The Parramatta city centre has been changing quickly, thanks to large amounts of government investment in new jobs and transport infrastructure, as well as other features like a new football stadium. There has been substantial housing construction in the Parramatta CBD and neighbouring areas.
The federal seat of Parramatta is a much stronger seat for Labor. This is partly explained by the boundaries – state Parramatta mostly includes suburbs to the north of the CBD, while federal Parramatta leans more to the south – but the overlapping suburbs do also demonstrate a big difference, with Labor doing much better at the federal level.
This could hint at potential for a big anti-Liberal swing in 2019, but it seems unlikely in a seat which has seen so much state government spending in recent years.
Finally I wanted to mention one Labor seat: Cabramatta.
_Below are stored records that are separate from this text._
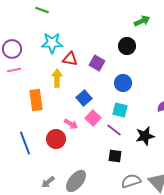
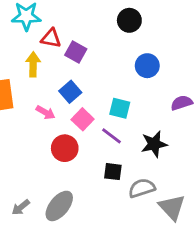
purple square: (97, 63) -> (76, 52), moved
blue circle: (123, 83) -> (147, 66), moved
pink arrow: (71, 124) -> (45, 112), moved
red circle: (56, 139) -> (65, 148), moved
gray semicircle: (131, 181) -> (142, 188), moved

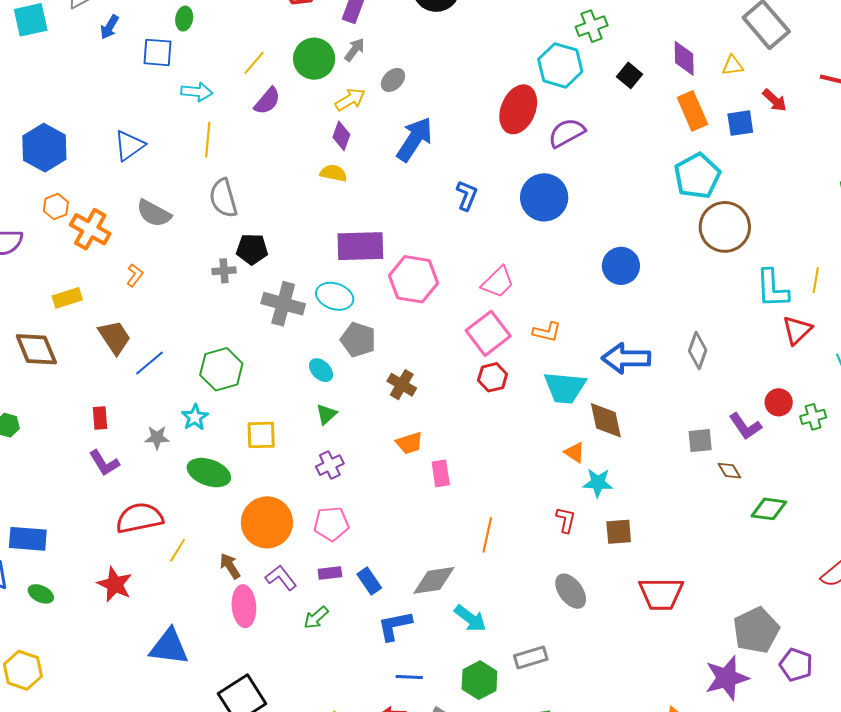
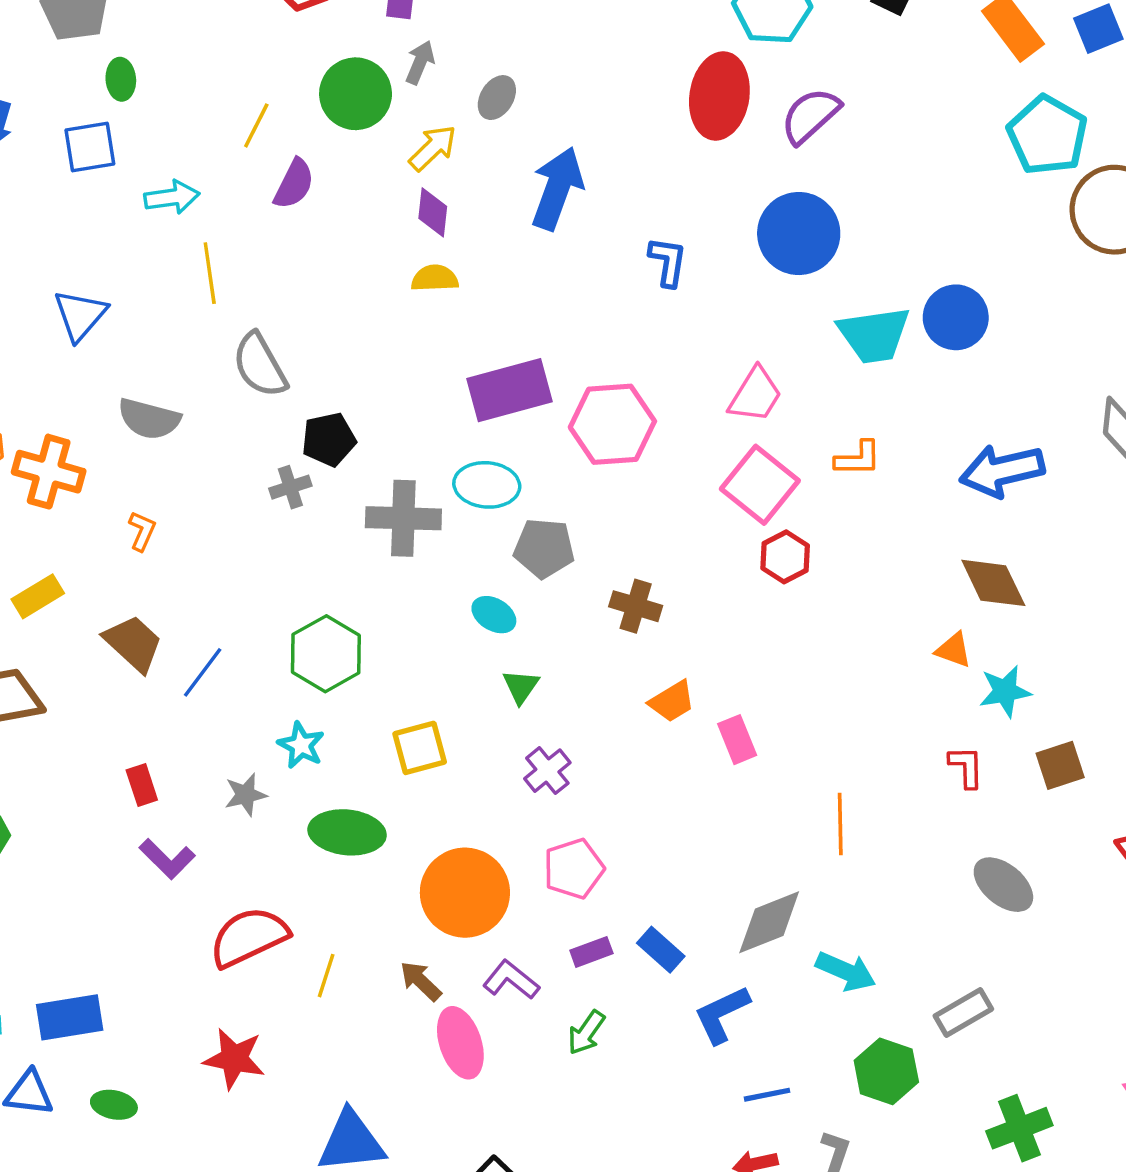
cyan trapezoid: (565, 388) -> (874, 335), moved

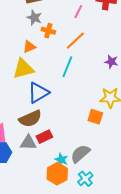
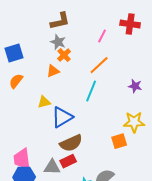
orange cross: (48, 31) -> (64, 55), moved, turned 32
yellow triangle: (23, 69) -> (44, 102), moved, size x0.6
orange square: (95, 117) -> (119, 141), turned -35
brown semicircle: (30, 119) -> (71, 143), moved

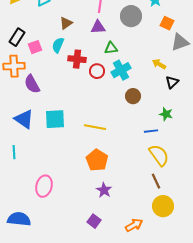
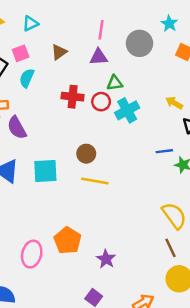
cyan semicircle: (58, 45) -> (27, 78), moved
pink square: (35, 47) -> (21, 53), moved
red circle: (97, 71) -> (101, 102), moved
brown circle: (133, 96) -> (86, 154), moved
blue line: (151, 131) -> (164, 151), moved
orange pentagon: (97, 160) -> (68, 240), moved

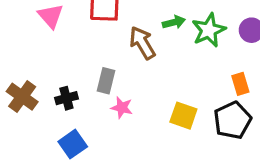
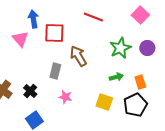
green arrow: (174, 22) -> (116, 77), moved
gray rectangle: (106, 81) -> (55, 71), moved
black cross: (66, 98) -> (30, 91), turned -32

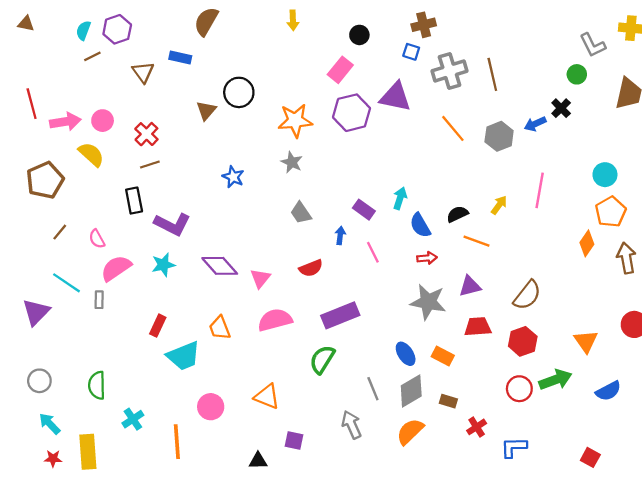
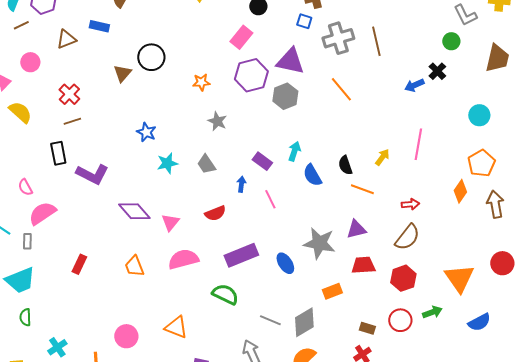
brown triangle: (143, 72) -> (66, 39), turned 45
pink circle: (103, 121) -> (30, 62), moved
orange star: (295, 121) -> (201, 82), size x0.6
gray hexagon: (499, 136) -> (285, 96), moved
gray star: (292, 162) -> (217, 121), moved
cyan circle: (605, 175) -> (479, 115), moved
black semicircle: (457, 214) -> (345, 165), turned -84
red arrow: (427, 258) -> (410, 204), moved
cyan star: (163, 265) -> (167, 163), moved
orange triangle: (586, 341) -> (459, 278), size x1.4
blue ellipse: (406, 354) -> (285, 263), moved
cyan trapezoid: (184, 356) -> (20, 280), moved
orange rectangle: (443, 356) -> (332, 291), turned -48
green semicircle: (322, 359) -> (225, 294), turned 84
green arrow: (555, 380) -> (432, 312), size x0.7
green semicircle: (97, 385) -> (25, 317), size x0.7
gray line: (373, 389) -> (270, 320), turned -45
brown rectangle: (448, 401) -> (367, 328), moved

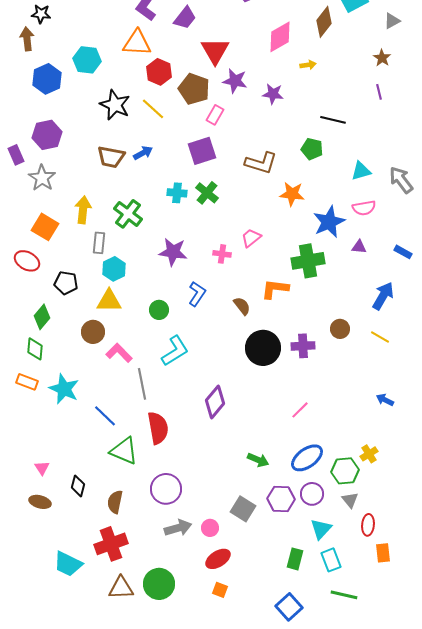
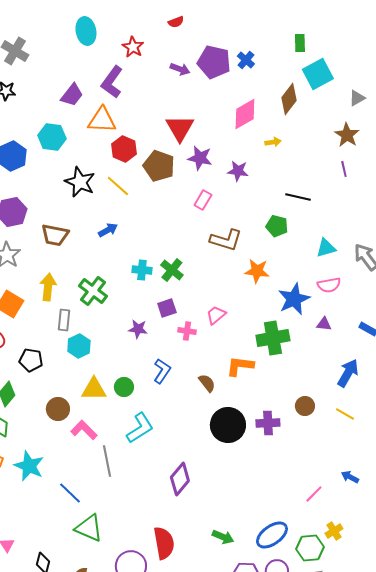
purple trapezoid: (185, 18) -> (72, 95), moved
brown star: (382, 58) -> (347, 135), size x1.4
pink rectangle: (215, 115) -> (203, 200), moved
purple square: (202, 151) -> (167, 308), moved, size x0.7
brown trapezoid: (111, 157) -> (55, 235), moved
purple star: (173, 252) -> (138, 329), size x0.7
yellow triangle: (109, 301) -> (94, 389), moved
pink line: (300, 410) -> (314, 494), moved
red semicircle: (158, 428) -> (164, 543), moved

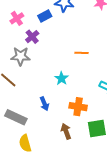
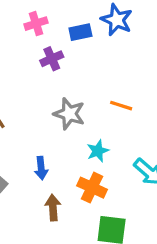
gray star: (20, 56) -> (69, 114), moved
cyan star: (61, 78) -> (98, 151), moved
brown arrow: (66, 131) -> (53, 208), moved

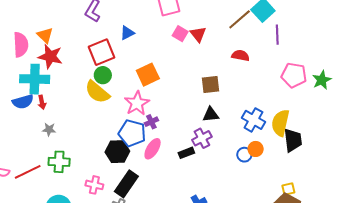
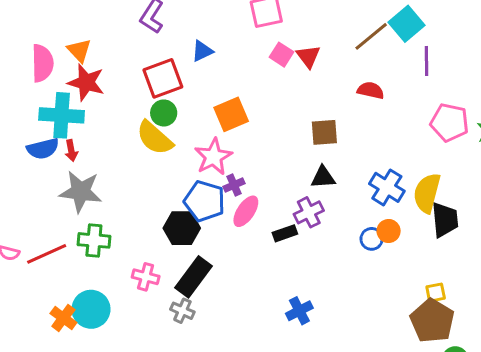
gray star: (49, 130) -> (81, 192), size x2.0
pink ellipse: (153, 149) -> (246, 211), moved

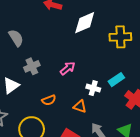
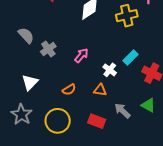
gray cross: (32, 66) -> (48, 49), moved
white cross: (93, 88) -> (110, 70), turned 32

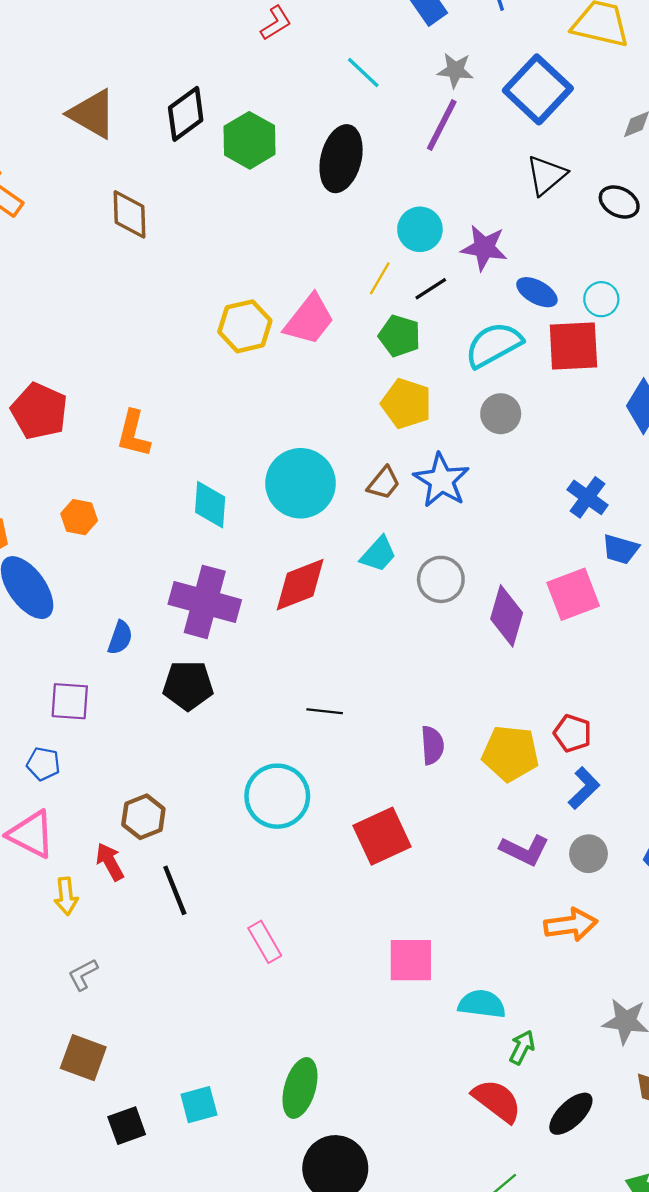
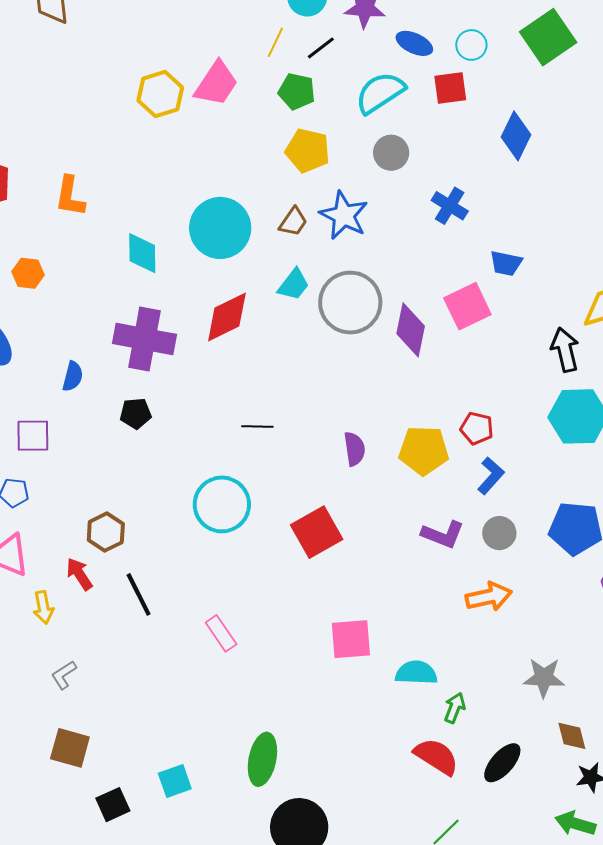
red square: (573, 346) -> (450, 88), size x0.7
blue cross: (588, 497) -> (450, 206), moved
gray circle: (441, 579) -> (350, 303), size x1.5
black pentagon: (188, 685) -> (136, 413), size x0.7

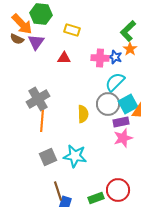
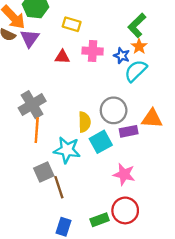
pink cross: (100, 58) -> (93, 51), moved
cyan semicircle: (115, 82) -> (136, 71), moved
cyan square: (128, 104) -> (101, 142), moved
pink star: (123, 138) -> (124, 174), moved, turned 30
cyan star: (75, 156) -> (67, 150), moved
brown line: (58, 191) -> (59, 187), moved

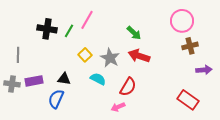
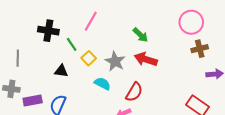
green line: (69, 31) -> (72, 44), moved, turned -64
black triangle: (64, 79) -> (61, 71), moved
purple rectangle: (34, 81) -> (33, 101), moved

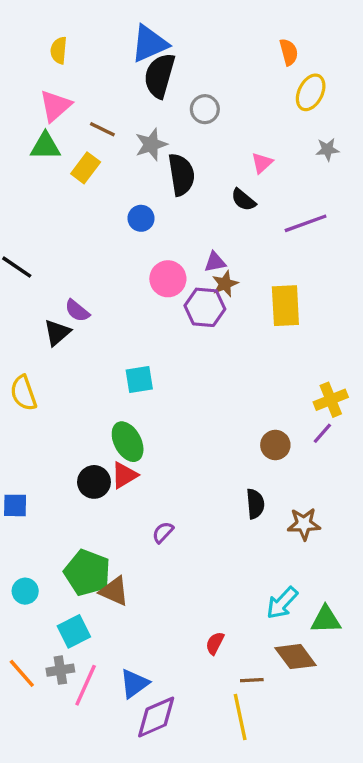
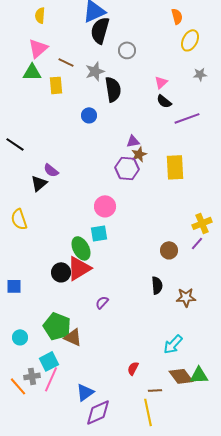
yellow rectangle: (86, 168) -> (56, 85), turned -42
black semicircle: (243, 200) -> (164, 101), moved
pink circle: (168, 279) -> (105, 206), moved
cyan square: (139, 380) -> (99, 233), moved
red triangle: (124, 475) -> (79, 268), size x1.5
green triangle: (326, 620) -> (199, 375), moved
gray cross: (60, 670) -> (32, 376), moved
pink line: (86, 685) -> (51, 379), moved

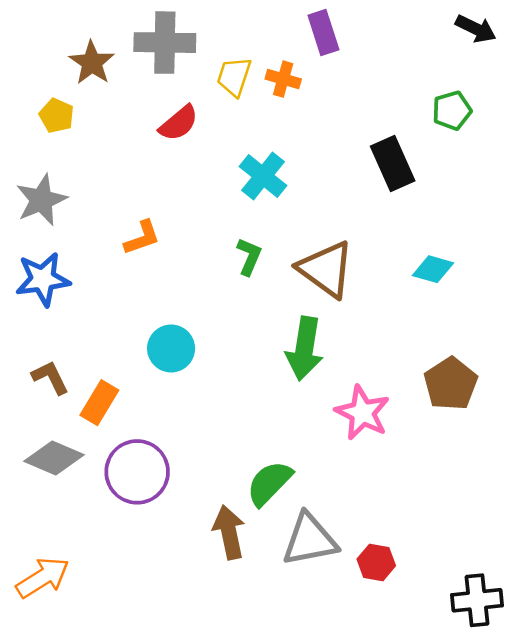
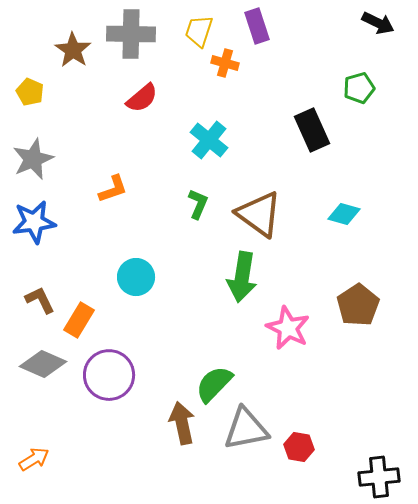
yellow trapezoid: (234, 77) -> (199, 31), moved
yellow pentagon: (57, 116) -> (30, 92), moved
orange arrow: (43, 578) -> (34, 459), size x0.7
On paper this is a safe seat, held by Labor’s Nick Lalich with a 17.2% margin, but former Liberal candidate Dai Le is standing this time as an independent, and is worth watching. Le stood at the 2008 by-election and again in 2011, but has since distanced herself from the Liberal Party. She was elected to Fairfield Council as a Liberal in 2012 before leaving the party to run with the ex-Labor mayor in 2016.
It’s hard to pick which seats could be vulnerable to a strong independent, but Cabramatta could be more interesting than expected.